A Little EHR Education Could Go a Long Way

Posted on November 23, 2011 I Written By

As Social Marketing Director at Billian, Jennifer Dennard is responsible for the continuing development and implementation of the company's social media strategies for Billian's HealthDATA and Porter Research. She is a regular contributor to a number of healthcare blogs and currently manages social marketing channels for the Health IT Leadership Summit and Technology Association of Georgia’s Health Society. You can find her on Twitter @JennDennard.

I’ve always got my eyes open for news of healthcare facilities marketing their healthcare IT systems to patients. To me, explaining the new high-tech gadgetry at check-in and the new computers/laptops/tablets in each exam room goes a long way towards making patients feel more comfortable before, during and after a visit to the doctor or even hospital.

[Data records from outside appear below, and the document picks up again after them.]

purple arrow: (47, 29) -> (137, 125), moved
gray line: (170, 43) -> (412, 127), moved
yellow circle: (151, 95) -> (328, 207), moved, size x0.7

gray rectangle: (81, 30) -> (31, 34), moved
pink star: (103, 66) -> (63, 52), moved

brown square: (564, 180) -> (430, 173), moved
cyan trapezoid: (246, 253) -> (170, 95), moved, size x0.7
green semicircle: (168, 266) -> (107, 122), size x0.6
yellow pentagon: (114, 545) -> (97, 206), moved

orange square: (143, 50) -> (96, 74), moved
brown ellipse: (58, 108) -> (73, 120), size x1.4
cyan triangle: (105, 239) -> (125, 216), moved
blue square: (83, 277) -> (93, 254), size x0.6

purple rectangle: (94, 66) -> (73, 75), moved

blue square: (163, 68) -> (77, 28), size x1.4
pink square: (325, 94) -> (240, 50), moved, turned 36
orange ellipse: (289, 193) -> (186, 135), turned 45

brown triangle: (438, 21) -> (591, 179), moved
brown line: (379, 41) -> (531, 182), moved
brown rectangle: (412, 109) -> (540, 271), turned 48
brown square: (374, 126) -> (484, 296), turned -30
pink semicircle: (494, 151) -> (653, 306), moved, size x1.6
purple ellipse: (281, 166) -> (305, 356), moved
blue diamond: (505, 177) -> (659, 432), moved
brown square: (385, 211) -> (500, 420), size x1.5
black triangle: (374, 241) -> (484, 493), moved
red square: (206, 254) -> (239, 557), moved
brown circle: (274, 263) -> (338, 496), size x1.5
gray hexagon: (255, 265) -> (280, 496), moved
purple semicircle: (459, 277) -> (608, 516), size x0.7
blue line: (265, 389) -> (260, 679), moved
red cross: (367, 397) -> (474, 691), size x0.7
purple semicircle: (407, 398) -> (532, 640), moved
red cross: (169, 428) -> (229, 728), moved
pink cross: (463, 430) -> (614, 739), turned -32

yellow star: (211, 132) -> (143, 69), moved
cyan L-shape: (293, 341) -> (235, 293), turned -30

I came across two recent examples of patient outreach that I think are great ideas, and would certainly get my attention, and perhaps even get me to consider switching providers.

The first is an ad from Martin Memorial Health Systems in Florida, promoting their transition from paper-based records to an electronic medical records system (Epic, if you must know.) News of the implementation in a recent HISTalk post mentions that the ad is part of a campaign announcing the system’s transition starting in December. I couldn’t find any mention of the campaign, or the transition, on the hospital’s website, so I’m not sure where exactly this ad will appear – hospital hallways, local newspapers, etc.

The second comes from Kay Gooding, Project Director of the Region D Health Information Technology Consortium at Pitt Community College. She alerted me to HealthIT.gov’s Campaign Toolkit – a variety of online resources that organizations can use to educate the general public about healthcare IT. The toolkit includes a short video (see below) on Ensuring the Security of Electronic Health Records. I could see this being played in hospital lobbies, doctor’s waiting rooms, or even embedded in some sort of physician-sponsored new patient welcome site, which could also house medical history/personal health records, consent and privacy forms, and the like.

I’d be interested to know from a marketing perspective, whether patient-facing educational campaigns result in an increase in new patients who are attracted to more technically advanced facilities, and if these same patients experience better clinical outcomes and satisfaction as a direct result of new HIT systems. If you hear of anything, let me know.